# [Exercise objective]
Each line below from the one containing "世界夫人国际文化周纽约落幕，纽约市长致" through the one containing "广：VOVOS 瑜伽健身服" should be output exactly as it stands, and no other line should appear.

# [Data for the task]
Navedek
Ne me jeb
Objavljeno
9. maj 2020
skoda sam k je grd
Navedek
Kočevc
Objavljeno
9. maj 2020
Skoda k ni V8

==

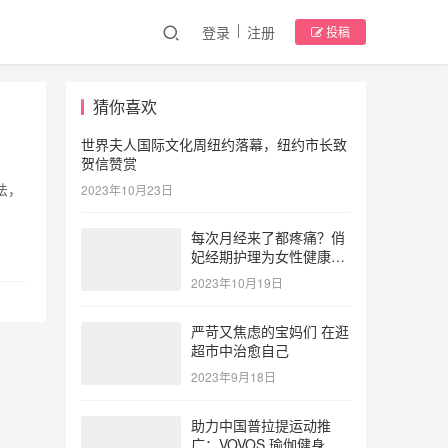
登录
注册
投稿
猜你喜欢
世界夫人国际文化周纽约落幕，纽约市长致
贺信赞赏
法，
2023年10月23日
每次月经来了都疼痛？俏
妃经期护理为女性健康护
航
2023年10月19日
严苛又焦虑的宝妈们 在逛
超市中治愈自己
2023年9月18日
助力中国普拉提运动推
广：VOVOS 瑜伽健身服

# [Task result]
世界夫人国际文化周纽约落幕，纽约市长致
贺信赞赏
法，
2023年10月23日
每次月经来了都疼痛？俏
妃经期护理为女性健康护
航
2023年10月19日
严苛又焦虑的宝妈们 在逛
超市中治愈自己
2023年9月18日
助力中国普拉提运动推
广：VOVOS 瑜伽健身服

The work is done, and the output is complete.